Maria Chatzichristodoulou (born 1974), also known as Maria X, is a Greek cultural practitioner who has served as a curator, producer, painter, performer, writer, and community organizer.

==Education==
She received her undergraduate degree in Theater Studies from the University of Patras, Greece, graduating with first class honors.

==Career==
Chatzichristodoulou has been influential in directing innovative performances and festivals. In 1998, while working at the Fournos Centre for Art & New Technologies, she co-founded the first Hellenic Arts & Technology Festival. The festival gained international acclaim under her direction in partnership with Manthos and Dodo Santorineos. Her term as co-director of both the Fournos Centre and Hellenic Arts & Technology Festival lasted until 2002. She has played a role in directing numerous other performances, workshops, and events, including "Intimacy: Across Digital and Visceral Performance" and the Thursday Club Series at the University of Hull.

She has published widely and is a frequent presenter at conferences on technology, performance, and new media. She currently sits on the editorial board of the Body, Space & Technology online journal.

In 2009, she joined the School of Arts and New Media at the University of Hull Scarborough Campus where she currently serves as the Director of Postgraduate Studies and Lecturer in Theater and Performance.

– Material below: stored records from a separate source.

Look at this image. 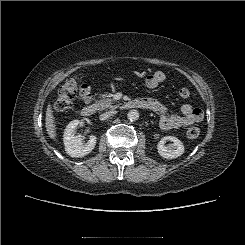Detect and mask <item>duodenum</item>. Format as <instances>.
I'll return each instance as SVG.
<instances>
[{"label": "duodenum", "mask_w": 245, "mask_h": 245, "mask_svg": "<svg viewBox=\"0 0 245 245\" xmlns=\"http://www.w3.org/2000/svg\"><path fill=\"white\" fill-rule=\"evenodd\" d=\"M138 107H143V105L141 102H139L137 100L127 101L121 105L122 110H130V109L138 108ZM96 110H97V107L95 105L87 104L82 108L81 114L84 117H91L96 113Z\"/></svg>", "instance_id": "1"}]
</instances>
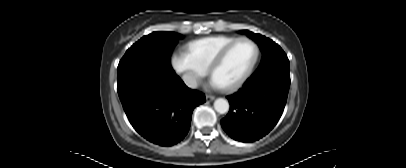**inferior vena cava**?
<instances>
[{
	"mask_svg": "<svg viewBox=\"0 0 406 168\" xmlns=\"http://www.w3.org/2000/svg\"><path fill=\"white\" fill-rule=\"evenodd\" d=\"M182 78H183V81L185 82V84L188 87H191V88H196L197 87L198 79L192 73H186V74L183 75Z\"/></svg>",
	"mask_w": 406,
	"mask_h": 168,
	"instance_id": "obj_1",
	"label": "inferior vena cava"
}]
</instances>
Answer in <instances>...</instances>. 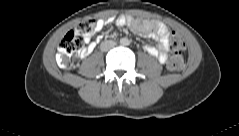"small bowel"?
<instances>
[{"instance_id":"1","label":"small bowel","mask_w":239,"mask_h":136,"mask_svg":"<svg viewBox=\"0 0 239 136\" xmlns=\"http://www.w3.org/2000/svg\"><path fill=\"white\" fill-rule=\"evenodd\" d=\"M110 21L111 20H98L97 30H102L103 27ZM115 24L117 27L128 25L133 32L158 41V47L146 45L144 46V49L150 55L156 57L160 63H166L169 53L170 32L165 24L154 21L140 20L129 16L118 17L115 21ZM83 41L85 42L86 46L83 48L81 56L86 57L95 49L97 41H92L90 36L84 37Z\"/></svg>"}]
</instances>
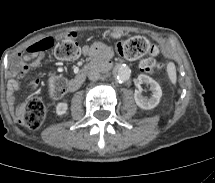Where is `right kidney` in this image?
<instances>
[{
    "mask_svg": "<svg viewBox=\"0 0 215 183\" xmlns=\"http://www.w3.org/2000/svg\"><path fill=\"white\" fill-rule=\"evenodd\" d=\"M68 104L66 102H60L56 106V114L62 116L67 112Z\"/></svg>",
    "mask_w": 215,
    "mask_h": 183,
    "instance_id": "1",
    "label": "right kidney"
}]
</instances>
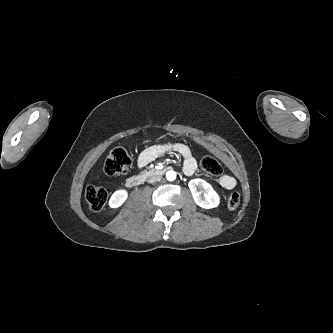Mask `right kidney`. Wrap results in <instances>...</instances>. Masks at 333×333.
Masks as SVG:
<instances>
[{"label":"right kidney","mask_w":333,"mask_h":333,"mask_svg":"<svg viewBox=\"0 0 333 333\" xmlns=\"http://www.w3.org/2000/svg\"><path fill=\"white\" fill-rule=\"evenodd\" d=\"M128 194L126 190H118L114 192L109 200V206L111 208H118L127 199Z\"/></svg>","instance_id":"obj_1"}]
</instances>
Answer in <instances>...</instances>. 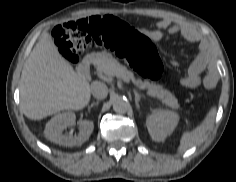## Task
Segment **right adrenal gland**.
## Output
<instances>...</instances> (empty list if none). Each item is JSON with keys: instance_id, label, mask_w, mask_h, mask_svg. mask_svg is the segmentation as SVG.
<instances>
[{"instance_id": "right-adrenal-gland-1", "label": "right adrenal gland", "mask_w": 236, "mask_h": 182, "mask_svg": "<svg viewBox=\"0 0 236 182\" xmlns=\"http://www.w3.org/2000/svg\"><path fill=\"white\" fill-rule=\"evenodd\" d=\"M99 104V101L93 102L90 106H89V110L93 107V106H97Z\"/></svg>"}]
</instances>
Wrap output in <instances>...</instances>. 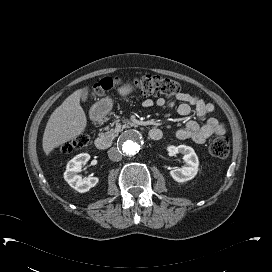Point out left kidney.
I'll return each mask as SVG.
<instances>
[{
  "mask_svg": "<svg viewBox=\"0 0 272 272\" xmlns=\"http://www.w3.org/2000/svg\"><path fill=\"white\" fill-rule=\"evenodd\" d=\"M167 150L171 155L178 153L183 154V159L185 161V165L182 168L171 170L170 176L179 183L193 179L198 172L199 166V160L194 149L190 146L179 145L177 147L169 146Z\"/></svg>",
  "mask_w": 272,
  "mask_h": 272,
  "instance_id": "left-kidney-1",
  "label": "left kidney"
}]
</instances>
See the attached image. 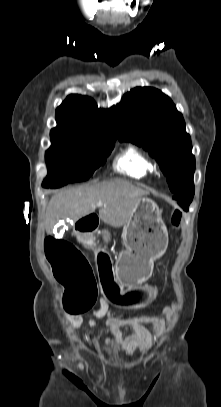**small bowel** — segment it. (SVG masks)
<instances>
[{
    "label": "small bowel",
    "mask_w": 221,
    "mask_h": 407,
    "mask_svg": "<svg viewBox=\"0 0 221 407\" xmlns=\"http://www.w3.org/2000/svg\"><path fill=\"white\" fill-rule=\"evenodd\" d=\"M174 311V306L163 309L159 317H140L134 316L130 319H122L112 313L107 300L101 298L98 307L93 311V316L97 319L106 317L107 319V334L105 339L104 350L114 348L122 353L132 355L136 351L147 352L153 341L160 338L165 332ZM71 324L75 328L84 325V320L80 316H72ZM143 322H147L152 326L153 335L143 326ZM87 325L92 327L95 325L93 319L87 322ZM130 328L133 333L127 337H123L121 328Z\"/></svg>",
    "instance_id": "obj_1"
}]
</instances>
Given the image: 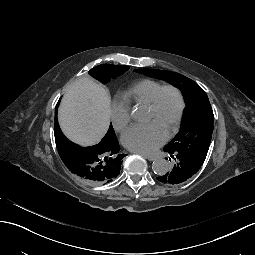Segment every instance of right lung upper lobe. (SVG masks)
<instances>
[{"mask_svg": "<svg viewBox=\"0 0 255 255\" xmlns=\"http://www.w3.org/2000/svg\"><path fill=\"white\" fill-rule=\"evenodd\" d=\"M60 102V100H59ZM55 110L54 134L58 153L66 167L76 175L81 181L92 184L102 185L112 182L120 173L122 159L125 156L120 152L118 140L113 127L109 128L108 133L102 141L96 145L81 147L68 140L62 133L57 121V108ZM87 150L91 153L96 152L100 155V174L96 177L82 179L79 174V152Z\"/></svg>", "mask_w": 255, "mask_h": 255, "instance_id": "1", "label": "right lung upper lobe"}]
</instances>
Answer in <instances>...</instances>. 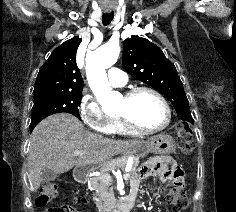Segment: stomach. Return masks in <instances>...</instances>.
I'll use <instances>...</instances> for the list:
<instances>
[{
	"label": "stomach",
	"mask_w": 236,
	"mask_h": 212,
	"mask_svg": "<svg viewBox=\"0 0 236 212\" xmlns=\"http://www.w3.org/2000/svg\"><path fill=\"white\" fill-rule=\"evenodd\" d=\"M175 150V141L168 134L161 133L143 141L141 144L134 146L126 154L133 156L135 159L145 157L149 153L167 155Z\"/></svg>",
	"instance_id": "obj_1"
}]
</instances>
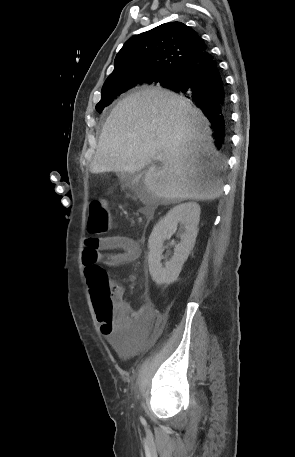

==Awards and recognition==
Chatzichristodoulou has won three teaching awards for her courses focusing mainly on theater, performance, and interdisciplinary modules. She earned her PhD in 2010 in Art and Computational Technologies from Goldsmiths, University of London with her dissertation entitled, "Cybertheatres: Emergent Networked Performance Practices."

==Selected publications==
- With Rachel Zerihan. (Eds) 2012. Intimacy Across Visceral and Digital Performance. London: Palgrave Macmillan.
- 'Presence, Pattern, and the Original Body in Networked Encounters' In Sunden, J. and Hughes, R. (Eds) 2011. Second Nature: Origins and Originality in Art, Science and New Media. Stockholm: Axl Books, pp 99–122.